A report from Movable Ink found that 61% of emails are opened on mobile devices. Our own experience would agree with this – we generally see 40% of clicks coming from mobile devices and 30% of conversions – so extrapolating these back one level, 61% of opens is very believable.
This is a huge proportion of the campaign and more often than not is poorly or not at all optimised. With this comment I am talking about more than just rendering on mobile devices or responsive emails / landing pages, but form length. Form length is a huge factor in balancing quality vs volume in any lead based program. I.e. the simpler the form the higher onsite conversion however generally you see lower conversion to sale. Conversely Longer form equals less but higher converting leads.

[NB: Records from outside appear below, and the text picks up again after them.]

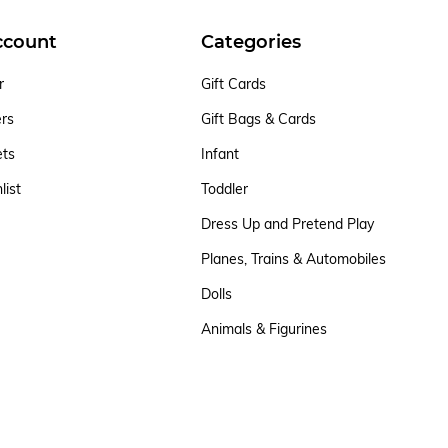
ccount
Categories
r
Gift Cards
ers
Gift Bags & Cards
ets
Infant
list
Toddler
Dress Up and Pretend Play
Planes, Trains & Automobiles
Dolls
Animals & Figurines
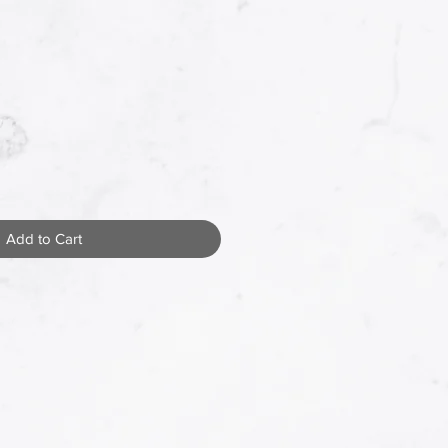
Add to Cart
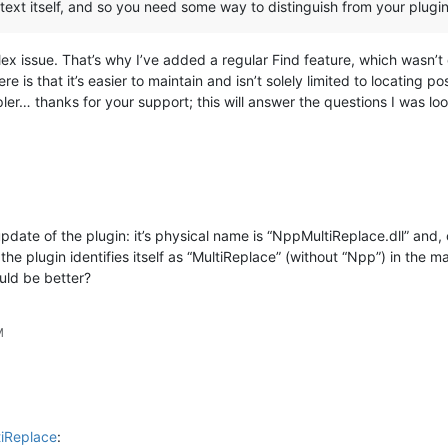
 text itself, and so you need some way to distinguish from your pl
lex issue. That’s why I’ve added a regular Find feature, which wasn’t
is that it’s easier to maintain and isn’t solely limited to locating p
er… thanks for your support; this will answer the questions I was loo
pdate of the plugin: it’s physical name is “NppMultiReplace.dll” and, 
he plugin identifies itself as “MultiReplace” (without “Npp”) in the m
ld be better?
M
tiReplace
:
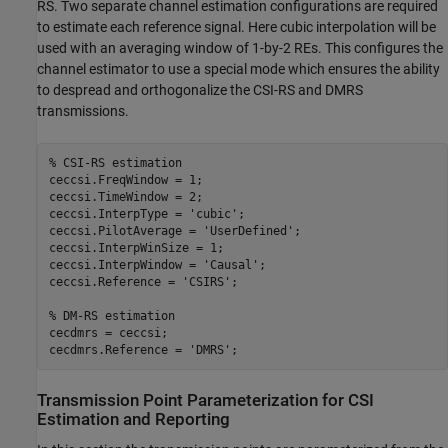
RS. Two separate channel estimation configurations are required
to estimate each reference signal. Here cubic interpolation will be
used with an averaging window of 1-by-2 REs. This configures the
channel estimator to use a special mode which ensures the ability
to despread and orthogonalize the CSI-RS and DMRS
transmissions.
% CSI-RS estimation
ceccsi.FreqWindow = 1;

ceccsi.TimeWindow = 2;

ceccsi.InterpType = 
'cubic'
;

ceccsi.PilotAverage = 
'UserDefined'
;

ceccsi.InterpWinSize = 1;

ceccsi.InterpWindow = 
'Causal'
;

ceccsi.Reference = 
'CSIRS'
;

% DM-RS estimation
cecdmrs = ceccsi;

cecdmrs.Reference = 
'DMRS'
Transmission Point Parameterization for CSI
Estimation and Reporting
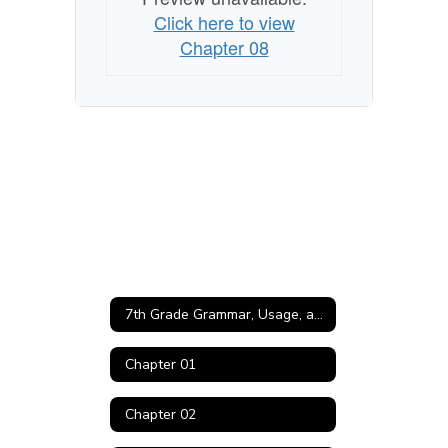
Click here to view
Chapter 08
7th Grade Grammar, Usage, and Mechanics Home
Chapter 01
Chapter 02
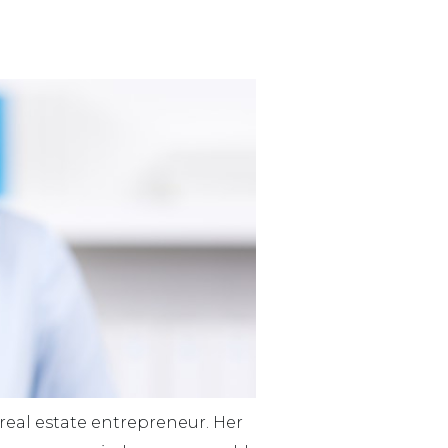
eal estate entrepreneur. Her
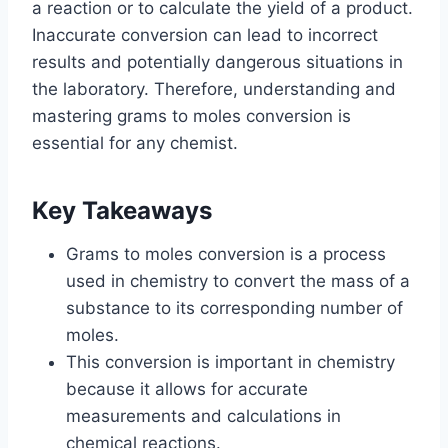
a reaction or to calculate the yield of a product.
Inaccurate conversion can lead to incorrect
results and potentially dangerous situations in
the laboratory. Therefore, understanding and
mastering grams to moles conversion is
essential for any chemist.
Key Takeaways
Grams to moles conversion is a process
used in chemistry to convert the mass of a
substance to its corresponding number of
moles.
This conversion is important in chemistry
because it allows for accurate
measurements and calculations in
chemical reactions.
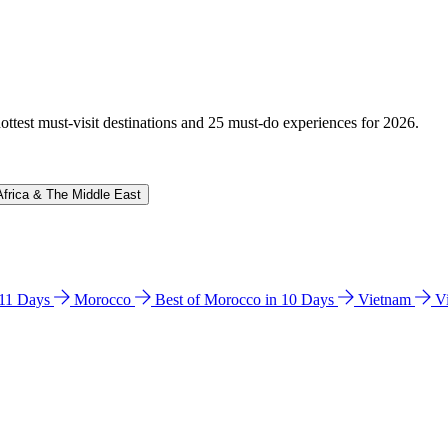
hottest must-visit destinations and 25 must-do experiences for 2026.
Africa & The Middle East
n 11 Days
Morocco
Best of Morocco in 10 Days
Vietnam
V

This is commonly tested on the desktop site and then this standard is used for the mobile site. But this formula changes when applied to mobile traffic – we often see a a form around 30% shorter gives the same quality lead in terms of conversion to sale.
This makes sense if you think about it – it is generally harder work to complete a form on a mobile than a desktop. The reason a longer form converts better in general is because the person is more committed if they will complete a longer form. So with mobile generally being harder work, the same form on desktop vs mobile means a more committed mobile lead. We have found that around 30% less fields gives around the same level of “committed-ness” or conversion on the back end.
Why is this important? Firstly it means that by using a shorter mobile form you get more good quality leads from your campaign. Secondly if you are running a performance payment campaign it means the performance of the campaign is increased overall meaning you can drive the cost per lead down leading to higher profitability. Or allow the higher effective affiliate payouts to increase your volume.
60% of opens / 40% of clicks / 30% of conversions is a big piece of your campaign – improving it’s performance has a big impact on your overall campaign.